Aimer les produits Maple Leaf, c'est une chose. Les Aimer d'amour, c'en est une autre.

La chanteuse Nanette Workman réclame actuellement 675 000 $ au géant canadien de l'alimentation pour avoir exploité sa voix sans autorisation dans ses publicités pour les saucisses Top Dogs. Diffusé tout l'été à la télévision, ledit «commercial» utilisait la célèbre chanson de Georges Thurston Aimer d'amour, dans laquelle Nanette interprète le refrain.

Maple Leaf prétend avoir agi en toute légalité en achetant les droits du morceau à la compagnie Unidisc. Mais l'avocat de Mme Workman, Daniel Payette, affirme que l'entreprise ontarienne aurait dû demander la permission à sa cliente - dont la voix est clairement identifiable dans la publicité - qui n'a manifestement pas apprécié d'être liée contre son gré à des «produits associés à la malbouffe».

«C'est une cause très intéressante qui implique le droit fondamental de toute personne à ne pas voir son nom, sa voix et sa renommée associés à la promotion publicitaire d'un produit commercial», explique l'avocat en précisant que ce droit est reconnu par les articles 35 et 36 du Code civil, de même que par la Charte des droits et libertés. «Cette chanson n'appartient peut-être pas à Nanette, mais son interprétation lui appartient. Et si quelqu'un veut cet enregistrement sonore à d'autres fins que discographiques, il doit demander l'autorisation à l'artiste.»

Selon M. Payette, cette autorisation était d'autant plus essentielle que la publicité n'a conservé que les extraits où l'on entend Nanette, évacuant au montage la voix de Georges Thurston. «Visiblement, ils voulaient Nanette et personne d'autre. Ils voulaient clairement que sa notoriété soit associée à un de leurs produits», observe M. Payette.
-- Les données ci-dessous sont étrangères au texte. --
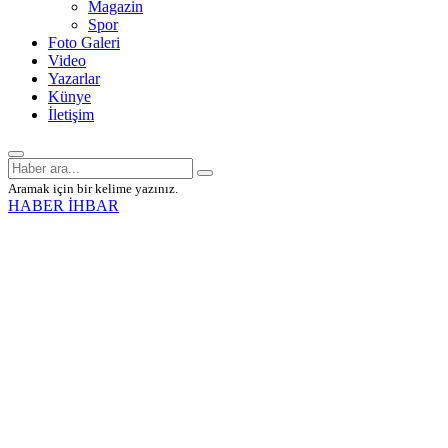
Magazin
Spor
Foto Galeri
Video
Yazarlar
Künye
İletişim
Aramak için bir kelime yazınız.
HABER İHBAR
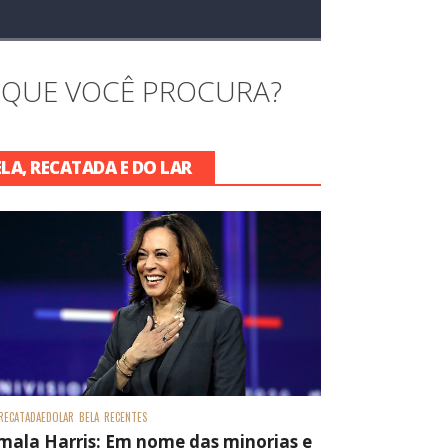
 QUE VOCÊ PROCURA?
ELA, RECATADA E DO LAR
RECATADAEDOLAR
BELA
RECENTES
mala Harris: Em nome das minorias e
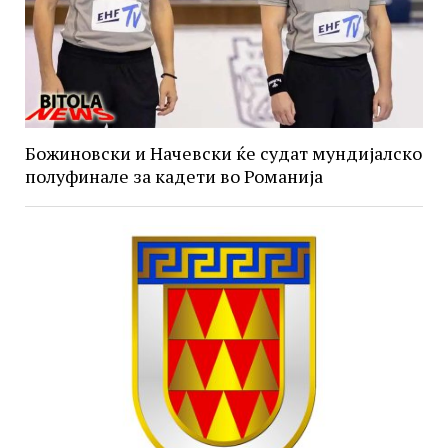
Божиновски и Начевски ќе судат мундијалско
полуфинале за кадети во Романија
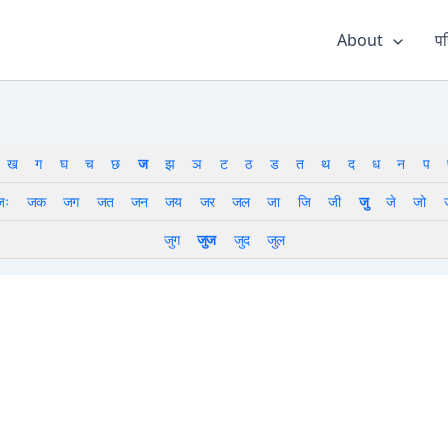
About
पर
ख
ग
घ
च
छ
ज
झ
ञ
ट
ठ
ड
त
थ
द
ध
न
प
जः
जक
जग
जत
जन
जय
जर
जल
जा
जि
जी
जु
जे
जो
जुग
जुज
जुद
जुल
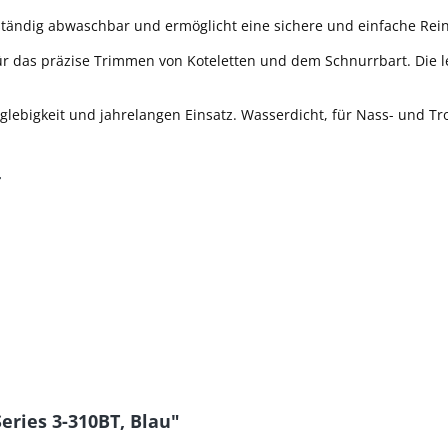
llständig abwaschbar und ermöglicht eine sichere und einfache Rei
r das präzise Trimmen von Koteletten und dem Schnurrbart. Die l
nglebigkeit und jahrelangen Einsatz. Wasserdicht, für Nass- und 
T
eries 3-310BT, Blau"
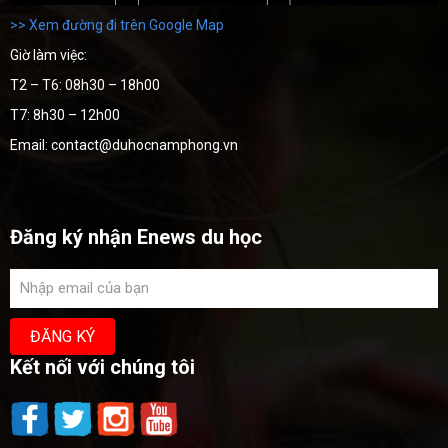
>> Xem đường đi trên Google Map
Giờ làm việc:
T2 – T6: 08h30 – 18h00
T7: 8h30 – 12h00
Email: contact@duhocnamphong.vn
Đăng ký nhận Enews du học
Kết nối với chúng tôi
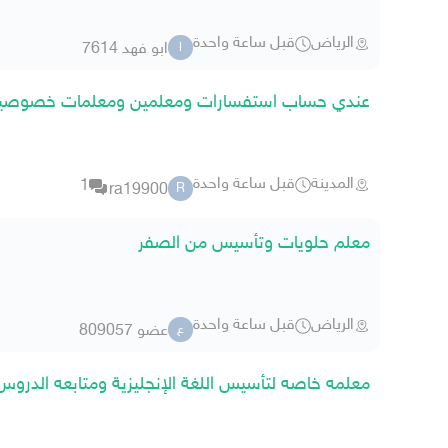
الرياض
قبل ساعة واحدة
ابو فهد 7614
ا
عندي حساب استفسارات ومعلمين ومعلمات خصوصي
المدينة
قبل ساعة واحدة
1
ra19900
R
معلم حلويات وتأسيس من الصفر
الرياض
قبل ساعة واحدة
عضو 809057
ع
معلمه خاصه لتأسيس اللغة الإنجليزية ومتابعه الدروس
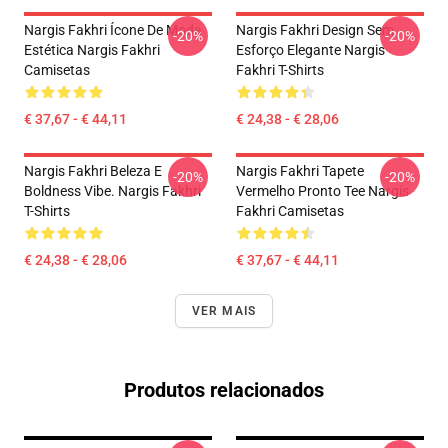
Nargis Fakhri Ícone De Moda
Nargis Fakhri Design Sem
-20%
-20%
Estética Nargis Fakhri
Esforço Elegante Nargis
Camisetas
Fakhri T-Shirts
€ 37,67 - € 44,11
€ 24,38 - € 28,06
Nargis Fakhri Beleza E
Nargis Fakhri Tapete
-20%
-20%
Boldness Vibe. Nargis Fakhri
Vermelho Pronto Tee Nargis
T-Shirts
Fakhri Camisetas
€ 24,38 - € 28,06
€ 37,67 - € 44,11
VER MAIS
Produtos relacionados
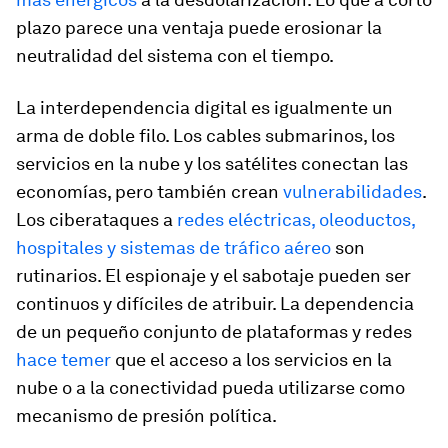
plazo parece una ventaja puede erosionar la
neutralidad del sistema con el tiempo.
La interdependencia digital es igualmente un
arma de doble filo. Los cables submarinos, los
servicios en la nube y los satélites conectan las
economías, pero también crean
vulnerabilidades
.
Los ciberataques a
redes eléctricas, oleoductos,
hospitales y sistemas de tráfico aéreo
son
rutinarios. El espionaje y el sabotaje pueden ser
continuos y difíciles de atribuir. La dependencia
de un pequeño conjunto de plataformas y redes
hace temer
que el acceso a los servicios en la
nube o a la conectividad pueda utilizarse como
mecanismo de presión política.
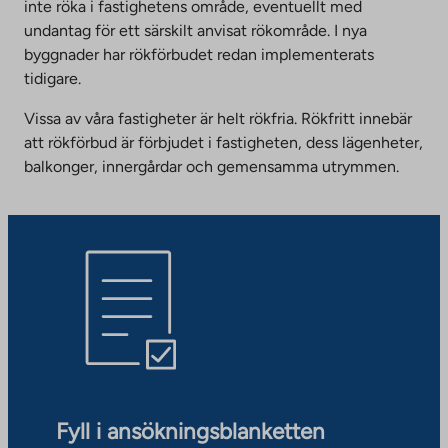
inte röka i fastighetens område, eventuellt med
undantag för ett särskilt anvisat rökområde. I nya
byggnader har rökförbudet redan implementerats
tidigare.
Vissa av våra fastigheter är helt rökfria. Rökfritt innebär
att rökförbud är förbjudet i fastigheten, dess lägenheter,
balkonger, innergårdar och gemensamma utrymmen.
Fyll i ansökningsblanketten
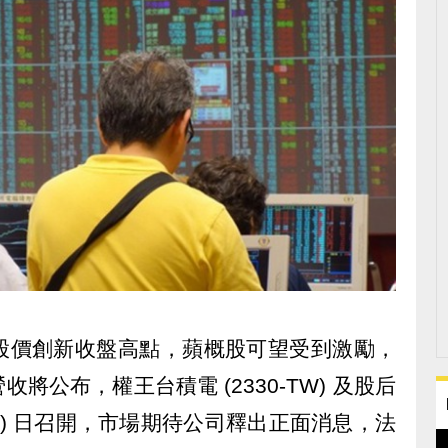
股價創新收盤高點，蘋概股可望受到激勵，
月營收將公布，權王台積電 (2330-TW) 及股后
今 (5) 日召開，市場期待公司釋出正面消息，法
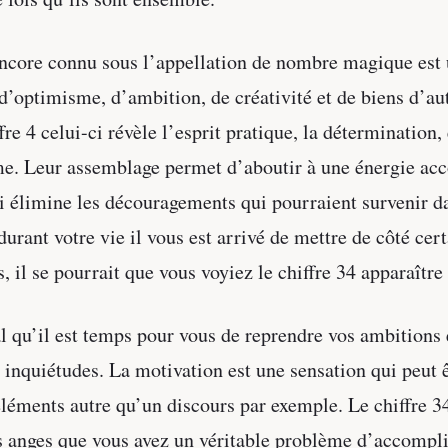
encore connu sous l’appellation de nombre magique est
d’optimisme, d’ambition, de créativité et de biens d’au
re 4 celui-ci révèle l’esprit pratique, la détermination, 
me. Leur assemblage permet d’aboutir à une énergie ac
ui élimine les découragements qui pourraient survenir da
 durant votre vie il vous est arrivé de mettre de côté cert
s, il se pourrait que vous voyiez le chiffre 34 apparaître
al qu’il est temps pour vous de reprendre vos ambitions
 inquiétudes. La motivation est une sensation qui peut 
éléments autre qu’un discours par exemple. Le chiffre 34
s anges que vous avez un véritable problème d’accompl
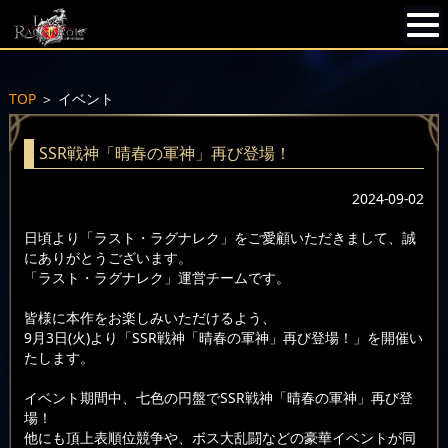
TOP
＞
イベント
SSR戦神「晴春の軍神」再び登場！
2024-09-02
日頃より「ラスト・ラグナレク」をご愛顧いただきまして、誠
にありがとうございます。
「ラスト・ラグナレク」運営チームです。
皆様に本作をお楽しみいただけるよう、
9月3日(火)より「SSR戦神「晴春の軍神」再び登場！」を開催い
たします。
イベント期間中、七色の円盤でSSR戦神「晴春の軍神」再び登
場！
他にも頂上表順位競争や、ボス大乱闘などの豪華イベントが同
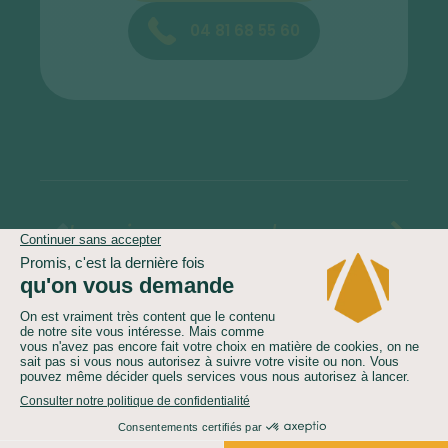
04 81 68 55 60
Le prix comprend
Le prix ne comprend pas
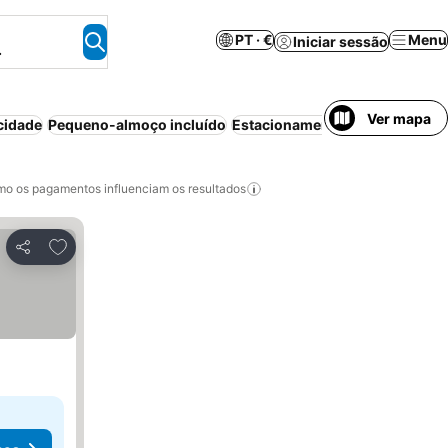
PT · €
Menu
Iniciar sessão
.
Ver mapa
cidade
Pequeno-almoço incluído
Estacionamento
Piscina
Ar co
o os pagamentos influenciam os resultados
Adicionar aos favoritos
Partilhar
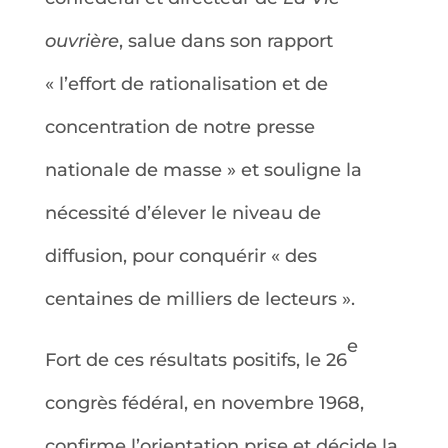
ouvrière
, salue dans son rapport
« l’effort de rationalisation et de
concentration de notre presse
nationale de masse » et souligne la
nécessité d’élever le niveau de
diffusion, pour conquérir « des
centaines de milliers de lecteurs ».
e
Fort de ces résultats positifs, le 26
congrès fédéral, en novembre 1968,
confirme l’orientation prise et décide la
Malgré plusieurs mises en demeure envoyées depuis le début juillet, la pub de Top Dogs aurait continué d'être diffusée jusqu'au 8 août. Mme Workman poursuit maintenant Maple Leaf et l'agence de publicité ontarienne John Street Advertising pour 425 000 $ de «dommages matériels et moraux» et pour 250 000 $ en «dommages exemplaires et punitifs» devant la Cour supérieure de Montréal. C'est beaucoup de bacon, si l'on peut dire.

Mais Me Payette explique que cette «somme importante a pour but de dissuader Maple Leaf de recommencer».

L'entreprise canadienne se défend pour sa part d'avoir agi à tort et s'en remet au fait que la compagnie montréalaise Unidisc, détentrice du catalogue de Georges Thurston, lui avait garanti tous les droits.

«Nous pensions certainement avoir effectué toutes les démarches de bonne foi», résume Linda Smith. Dans sa défense déposée vendredi à la cour, Maple Leaf juge la poursuite «abusive» et «disproportionnée», allant jusqu'à remettre en question la notoriété de la chanteuse.

Interprétée en anglais par l'Américain Leo Sayer, Easy to Love a été traduite et enregistrée par Georges Thurston en 1978. Parue sur le label punk de Tony Roman Montreco/Plastic Poison, Aimer d'amour sera un succès immédiat au Québec, avec plus de 150 000 exemplaires vendus. La chanson sera remise en circulation par Unidisc au début des années 90 et connaîtra un regain de popularité inattendu en Europe, où elle s'écoulera à près d'un million d'exemplaires.

Les avocats de Maple Leaf, tout comme Nanette Workman, n'ont pas voulu commenter l'affaire, qui se poursuivra en décembre.